Était-ce de la peur, de la fièvre ? Nul ne savait le dire, même pas lui. Un mélange de noirceurs qu'on ne saurait, à coup sûr pas davantage comment qualifier des siècles plus tard, quand on évoquerait sa personne, ses exploits, sa grandeur.

Mais pour l'heure, il n'était autre que ce petit être frêle d'une quinzaine d'années, se débattant en hurlant contre ses propres démons, assailli de toute part, tentant de les chasser seul dans la nuit, des larmes roulant et s'écrasant dans les profondeurs, d'où il espérait une ultime illumination. Qu'importe d'où elle venait tant qu'elle parvenait à affaiblir ces épines qui le vidaient de toute énergie. L'espoir paternel, maternel, fraternel, avait fui, vaincu depuis bien trop longtemps pour que son souvenir ne devienne ardent. La sueur commençait à couvrir son front blême, tous muscles tendus. La phase finale, la pire, l'anarchique, approchait. Derrière ses paupières maintenues closes avec effort, des lumières folles se jetaient sur la toile, créant des entités abstraites qui lui déchiraient les entrailles. Le vide, au seul instant où il le désirait, n'existait pas. Plus il tentait de détourner son esprit de ces profondeurs infinies, plus son père apparaissait devant lui, chérissant des lumières qui jamais ne l'éclaireraient.

―Mon prince ?

Était-ce un songe ou la réalité ? Il ne savait plus dire. Dieu, le Diable, qu'importe le nom qui lui avait été attribué, tentait de le tromper. Mais il n'avait plus la force de lutter.

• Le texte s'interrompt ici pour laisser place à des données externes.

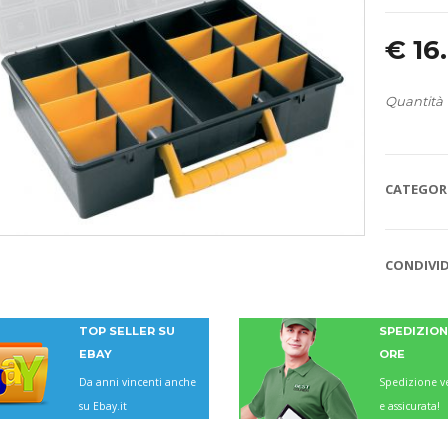
€
16
Quantità
CATEGORI
CONDIVID
TOP SELLER SU
SPEDIZIONI
EBAY
ORE
Da anni vincenti anche
Spedizione ve
su Ebay.it
e assicurata!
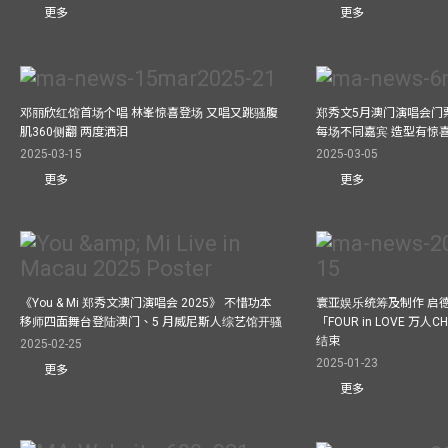
更多
更多
邓丽欣红馆首场个唱 林峯惊喜登场 又唱又跳骚腹
郑秀文5月澳门演唱会门票
肌360侧翻 两度洒泪
每场不同嘉宾 造型有惊
2025-03-15
2025-03-05
更多
更多
《You & Mi 郑秀文澳门演唱会 2025》 不惜功本
寰亚娱乐统筹及制作 启
移师四面舞台登陆澳门、5 月威尼斯人综艺馆开骚
「FOUR in LOVE 万人CH
结束
2025-02-25
2025-01-23
更多
更多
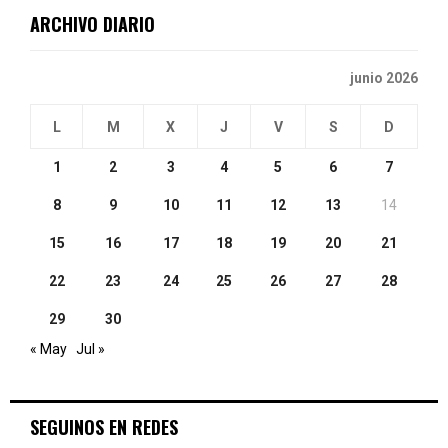
ARCHIVO DIARIO
H
junio 2026
L
M
X
J
V
S
D
1
2
3
4
5
6
7
8
9
10
11
12
13
14
15
16
17
18
19
20
21
22
23
24
25
26
27
28
29
30
« May
Jul »
SEGUINOS EN REDES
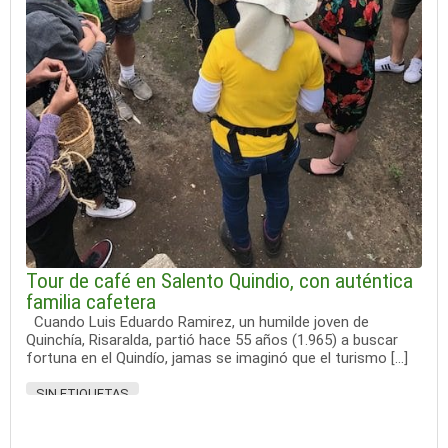
Tour de café en Salento Quindio, con auténtica
familia cafetera
Cuando Luis Eduardo Ramirez, un humilde joven de
Quinchía, Risaralda, partió hace 55 años (1.965) a buscar
fortuna en el Quindío, jamas se imaginó que el turismo […]
SIN ETIQUETAS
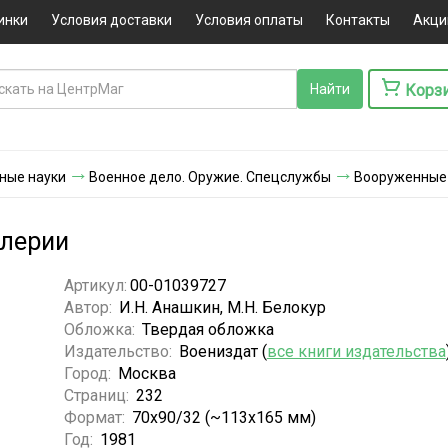
инки
Условия доставки
Условия оплаты
Контакты
Акци
Корз
ные науки
Военное дело. Оружие. Спецслужбы
Вооруженные
ллерии
Артикул:
00-01039727
Автор:
И.Н. Анашкин, М.Н. Белокур
Обложка:
Твердая обложка
Издательство:
Воениздат (
все книги издательства
Город:
Москва
Страниц:
232
Формат:
70x90/32 (~113х165 мм)
Год:
1981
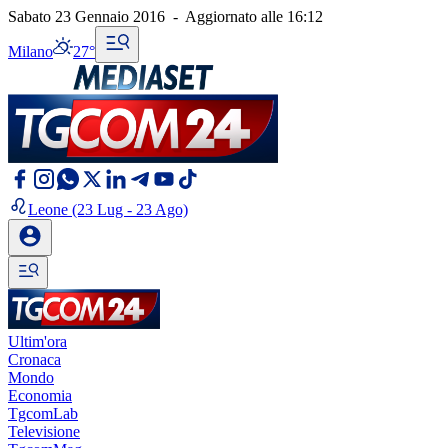
Sabato 23 Gennaio 2016
-
Aggiornato alle
16:12
Milano
27°
Leone
(23 Lug - 23 Ago)
Ultim'ora
Cronaca
Mondo
Economia
TgcomLab
Televisione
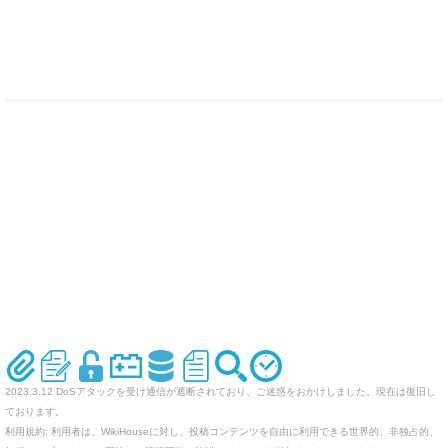
2023.3.12 DoSアタックを受け通信が遮断されており、ご迷惑をおかけしました。現在は復旧し
ております。
利用規約: 利用者は、WikiHouseに対し、投稿コンテンツを自由に利用できる世界的、非独占的、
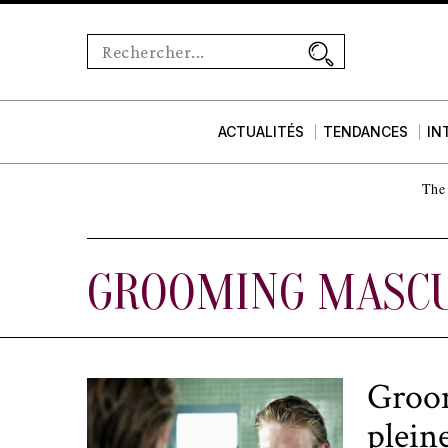
ACTUALITÉS
TENDANCES
IN
The 
GROOMING MASCU
Groom
plein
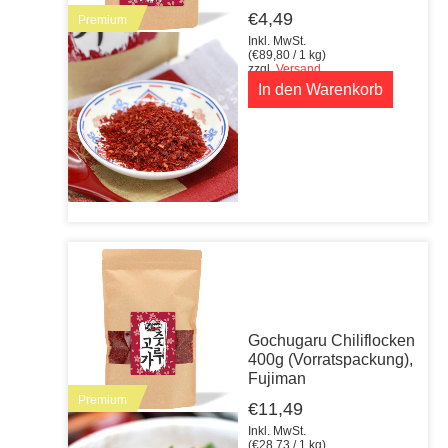
€
4,49
Premium
Inkl. MwSt.
(
€
89,80
/ 1 kg)
zzgl.
Versand
In den Warenkorb
Gochugaru Chiliflocken
400g (Vorratspackung),
Fujiman
Premium
€
11,49
Inkl. MwSt.
(
€
28,73
/ 1 kg)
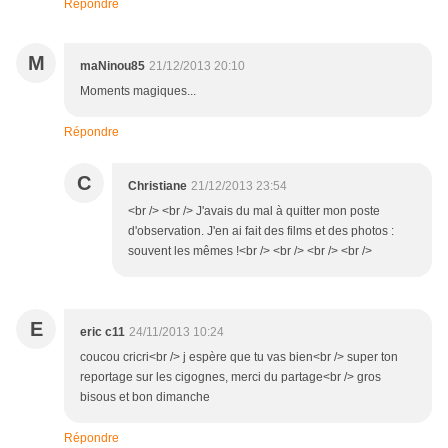
Répondre
M
maNinou85
21/12/2013 20:10
Moments magiques...
Répondre
C
Christiane
21/12/2013 23:54
<br /> <br /> J'avais du mal à quitter mon poste
d'observation. J'en ai fait des films et des photos :
souvent les mêmes !<br /> <br /> <br /> <br />
E
eric c11
24/11/2013 10:24
coucou cricri<br /> j espère que tu vas bien<br /> super ton
reportage sur les cigognes, merci du partage<br /> gros
bisous et bon dimanche
Répondre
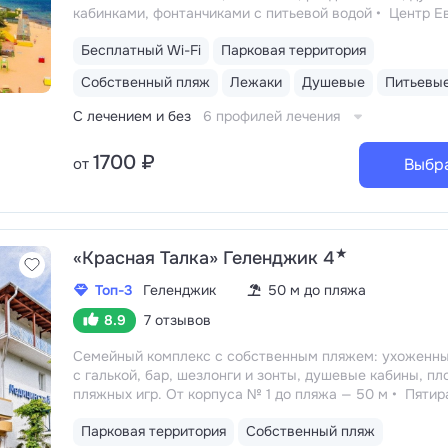
кабинками, фонтанчиками с питьевой водой
Центр Е
5–15 минут до Центрального парка, аквапарка «Аквале
Бесплатный Wi-Fi
Парковая территория
набережной им. Фрунзе, дельфинария и океанариума
Трёхразовое питание «шведский стол» включено в пут
Собственный пляж
Лежаки
Душевые
На пляже есть летнее кафе с закусками, мороженым,
напитками
Крытый подогреваемый бассейн 12×12 м, 
С лечением и без
6 профилей лечения
0,9–1,8 м. Есть финская сауна и хаммам
1700 ₽
от
Выбр
★
«Красная Талка» Геленджик 4
Топ-3
Геленджик
50 м до пляжа
8.9
7 отзывов
Семейный комплекс с собственным пляжем: ухоженны
с галькой, бар, шезлонги и зонты, душевые кабины, пл
пляжных игр. От корпуса № 1 до пляжа — 50 м
Пятир
питание «шведский стол» в двух ресторанах: для госте
Парковая территория
Собственный пляж
отдыхающих на первой и второй линии. На территории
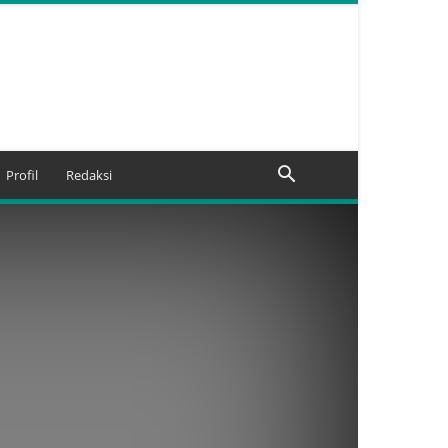
Profil
Redaksi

Vacus, le médecin royal, à qui l'on avait octroyé l'appartement communiquant, apparut et posa une main sur l'épaule d'Ulrich, qui se voulait délicate.

―Vous avez recommencé, annonça-t-il, le traitement est inefficace.

Les relations se firent dans l'esprit d'Ulrich le temps d'une seconde. La saignée n'avait pas fonctionné des années auparavant. Ces plantes, il avait été les chercher le matin même en personne, parce qu'il ne fallait pas que le médecin du roi quitte sa position, son père avait uniquement permis qu'il soit géographiquement rapproché de son fils. Ce dernier remède que le médecin pouvait lui proposer, ne l'apaiserait jamais.

―Dans ce cas, pitié, tuez-moi.

Vacus recula de plusieurs pas, sans croire les mots de ce jeune homme, qui faisait d'ordinaire tout pour paraître invincible. Sa carapace se brisait régulièrement en sa présence, comme le jour où il l'avait découvert à la chapelle du château, tremblant sur le sol de pierre à s'en briser les os, hurlant à en fendre les cieux pour qu'ils lui rendent sa mère, mais jamais aussi complètement.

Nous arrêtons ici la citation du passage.